Apple patches dangerous vulnerability on older iPhones, iPads and Macs

iOS 15.7.5, iPadOS 15.7.5, macOS Monterey 12.6.5, and macOS Big Sur 11.7.6 fix a dangerous vulnerability that Apple says could have been exploited in a real-world environment.

• What’s happening? Apple has released new updates to iOS 15.7.5, iPadOS 15.7.5, macOS Monterey 12.6.5, and macOS Big Sur 11.7.6 for older devices.
• Why care? The releases fix the vulnerability exploited by the attackers. Updating your devices will protect you from this dangerous vulnerability.
• What to do? Use the Apple Software Update feature to install updates.

Apple patches dangerous vulnerability on older iPhones, iPads and Macs

On April 10, 2023, Apple released critical software updates for older iPhones, iPads, and Macs to fix an exploit that could allow a rogue app to execute dangerous code with kernel privileges. The company has already addressed this issue for newer devices capable of running its latest and greatest operating systems, and now the same fix has been released for older devices.

Here are the updates that Apple released today:

• iOS 15.7.5 for 1st generation iPhone SE, all iPhone 6s and iPhone 7 models, and 7th generation iPod touch.
• iPadOS 15.7.5 for iPad Air 2 and iPad mini 4th generation.
• macOS Monterey 12.6.5 for all Macs running any version of macOS Monterey.
• macOS Big Sur 11.7.6 for all Macs running any version of macOS Big Sur.

How to install iOS 15.7.5, iPadOS 15.7.5, macOS Monterey 12.6.5 and macOS Big Sur 11.7.6

You can install these updates through the Apple Software Update mechanism. To download and install iOS or iPadOS 15.7.5, go to Settings > General > Software Update, then tap Install Now or Download and Install.

To apply the macOS Monterey 12.6.5 or macOS Big Sur 11.7.6 update, click the Apple menu and choose System Preferences, then click the Software Update icon.

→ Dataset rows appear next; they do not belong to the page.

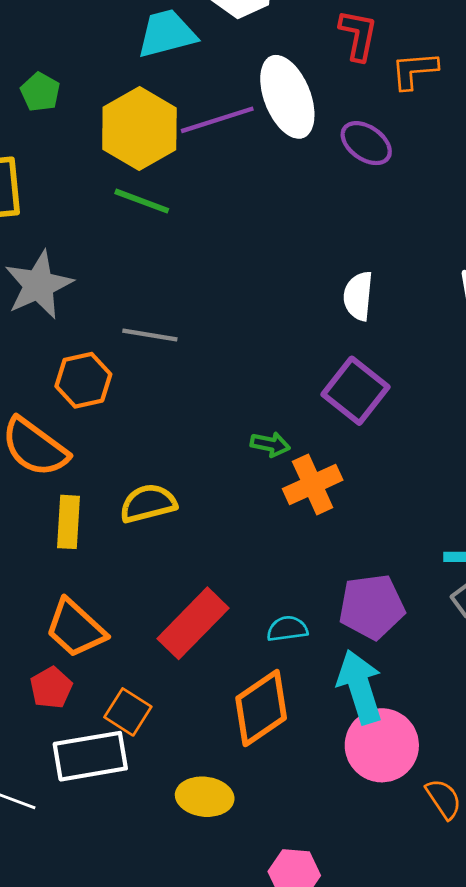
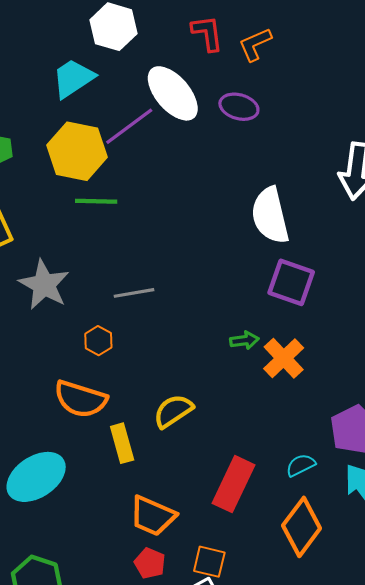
white semicircle: (358, 296) -> (270, 216), size x1.6
orange hexagon: (83, 380) -> (98, 341), size x0.7

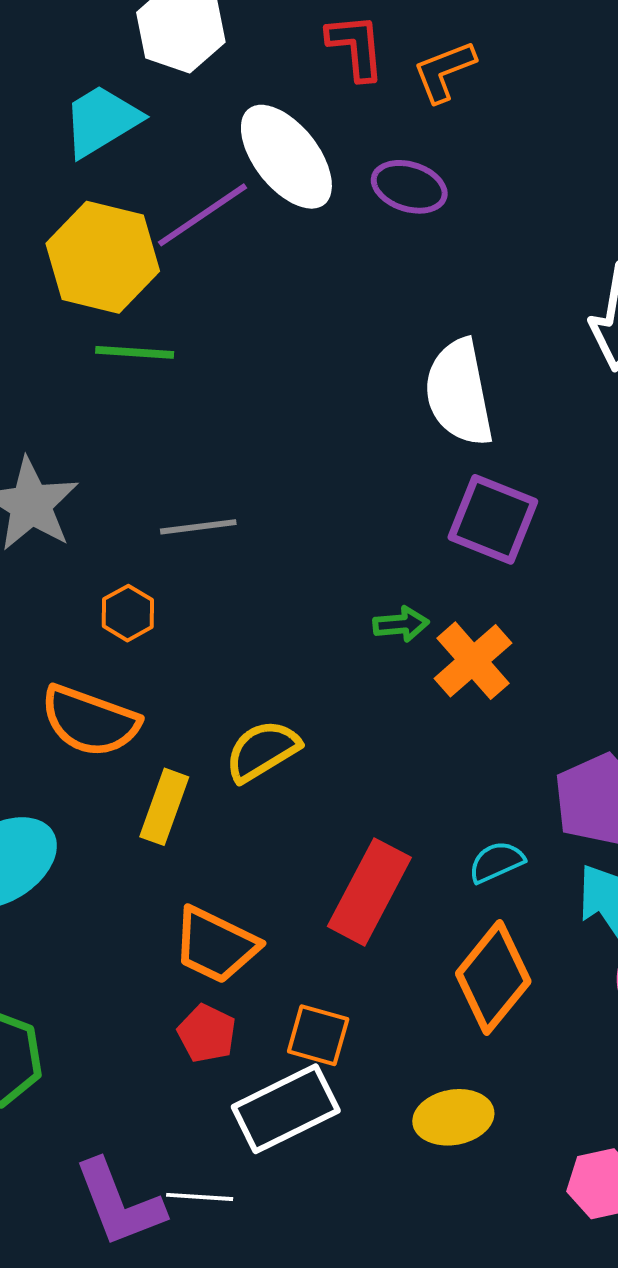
yellow rectangle: (122, 443) -> (164, 807), turned 33

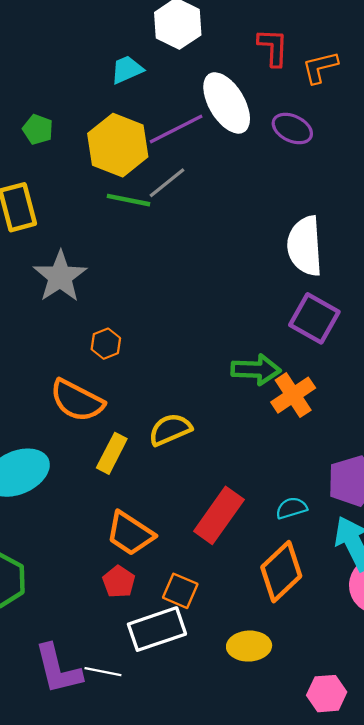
cyan trapezoid: (101, 121) -> (127, 70), size x0.7
gray line: (198, 527) -> (167, 183), moved, turned -39
green arrow: (401, 624) -> (256, 370), size x1.6

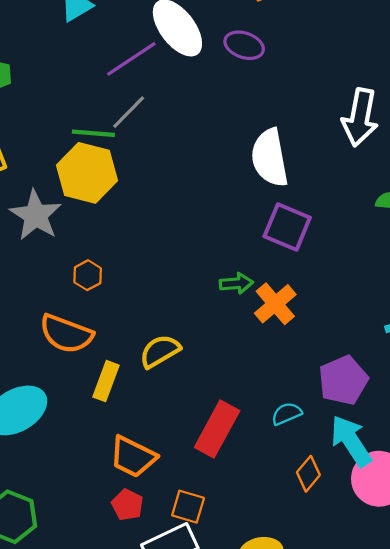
yellow hexagon: (118, 145) -> (87, 173), moved
green arrow: (256, 370) -> (236, 283), size x0.7
orange diamond: (281, 572) -> (308, 474), moved, size x0.6

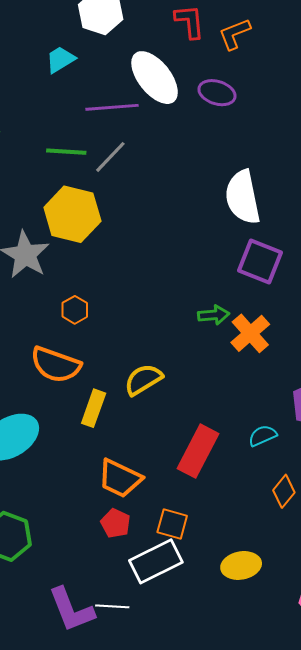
purple line: (131, 59) -> (112, 107), turned 30
green line: (93, 133) -> (66, 152), moved

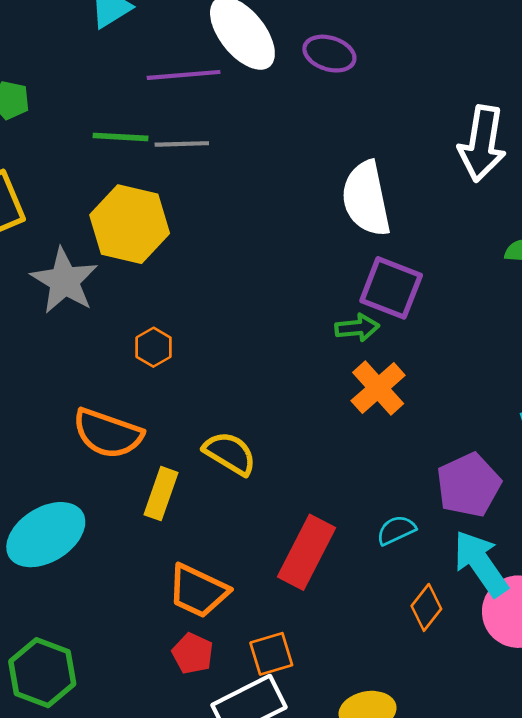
gray line: (110, 157) -> (182, 144), turned 45
orange hexagon: (75, 310) -> (154, 347), moved
green arrow: (214, 315) -> (357, 328), moved
yellow semicircle: (143, 380) -> (230, 453), turned 63
orange square: (172, 524) -> (271, 654), turned -32

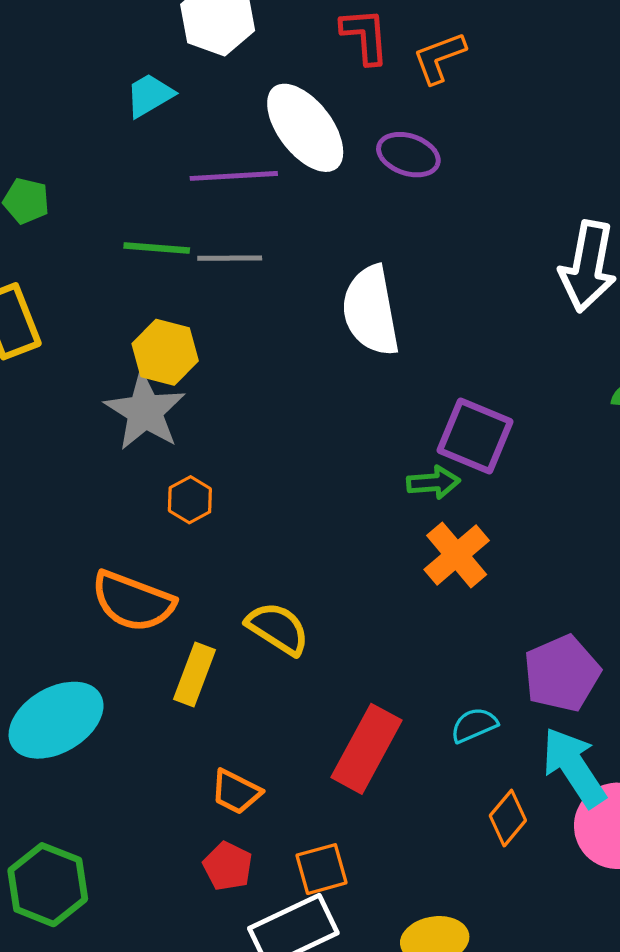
white semicircle: (366, 199) -> (371, 311), moved
yellow hexagon: (130, 224) -> (165, 352), size x0.7
gray star: (64, 281) -> (145, 411), moved
orange trapezoid: (198, 591) -> (236, 792), size x0.7

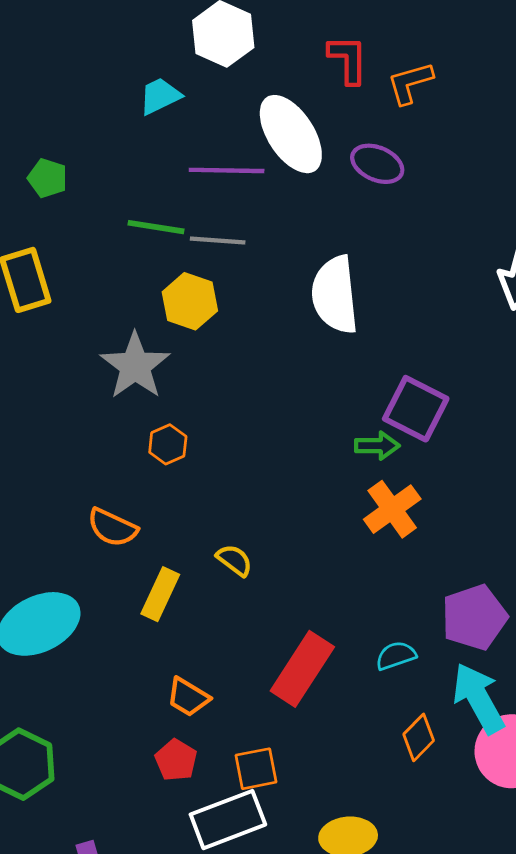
yellow hexagon: (165, 352) -> (190, 301), moved
orange semicircle: (133, 601) -> (112, 527), size x0.7
yellow semicircle: (278, 628) -> (234, 560), size x0.7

When your Mac has finished checking for updates, click the button to download and install macOS Monterey 12.6.5 or macOS Big Sur 11.7.6.

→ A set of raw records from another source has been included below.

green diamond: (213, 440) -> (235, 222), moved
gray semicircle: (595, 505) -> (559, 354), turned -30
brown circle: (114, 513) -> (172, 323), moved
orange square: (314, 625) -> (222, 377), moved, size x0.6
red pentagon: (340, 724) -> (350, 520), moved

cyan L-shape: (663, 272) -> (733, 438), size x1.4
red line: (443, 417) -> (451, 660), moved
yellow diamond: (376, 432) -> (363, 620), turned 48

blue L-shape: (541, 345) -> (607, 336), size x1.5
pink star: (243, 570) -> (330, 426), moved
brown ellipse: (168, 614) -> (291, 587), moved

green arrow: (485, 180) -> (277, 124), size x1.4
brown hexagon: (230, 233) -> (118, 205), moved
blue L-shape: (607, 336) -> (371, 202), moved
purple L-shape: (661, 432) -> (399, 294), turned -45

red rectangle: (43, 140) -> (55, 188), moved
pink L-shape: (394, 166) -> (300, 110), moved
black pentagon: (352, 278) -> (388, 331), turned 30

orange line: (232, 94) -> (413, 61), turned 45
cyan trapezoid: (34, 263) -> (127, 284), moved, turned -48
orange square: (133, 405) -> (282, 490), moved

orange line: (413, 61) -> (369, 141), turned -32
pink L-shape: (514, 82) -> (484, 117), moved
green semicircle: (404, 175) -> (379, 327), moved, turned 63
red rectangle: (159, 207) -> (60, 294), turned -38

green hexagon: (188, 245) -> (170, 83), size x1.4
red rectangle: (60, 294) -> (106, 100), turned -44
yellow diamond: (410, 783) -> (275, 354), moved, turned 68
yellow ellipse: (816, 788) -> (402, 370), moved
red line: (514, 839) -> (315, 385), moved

What’s new in iOS 15.7.5, iPadOS 15.7.5, macOS Monterey 12.6.5, and macOS Big Sur 11.7.6?

The updates fix an exploit that could allow an application to execute arbitrary code with kernel privileges. “Apple is aware of a report that this issue may have been heavily exploited,”the company notes. This has been fixed with improved input validation.

Details are available in Apple’s security documents:

• About the security components of macOS Big Sur 11.7.6
• About the security features of macOS Monterey 12.6.5
• About the security components of iOS 15.7.5 and iPadOS 15.7.5

In addition to the aforementioned fix, iOS 15.7.5 and iPadOS 15.7.5 also include a fix for a WebKit (Safari rendering engine) issue where rendering malicious web content could lead to arbitrary code execution.

This problem has also been actively exploited in the wild. Don’t worry, Apple fixed both vulnerabilities on its other devices with iOS 16.4.1, iPadOS 16.4.1 and macOS Ventura 13.3.1 software updates. Safari 16.4.1 was separately submitted via a Software Update to fix the above WebKit issue on Big Sur and Monterey Mac computers.

Should I update as soon as possible?

At the heart of macOS, the kernel is in complete control of everything in the operating system, interacting between software and hardware. Allowing a rogue application to execute malicious code with kernel privileges opens the door to all sorts of nasty security and privacy breaches. This is why this particular exploit is dangerous and why Apple bothered to release a fix for older devices.

Yes, you should update as soon as possible!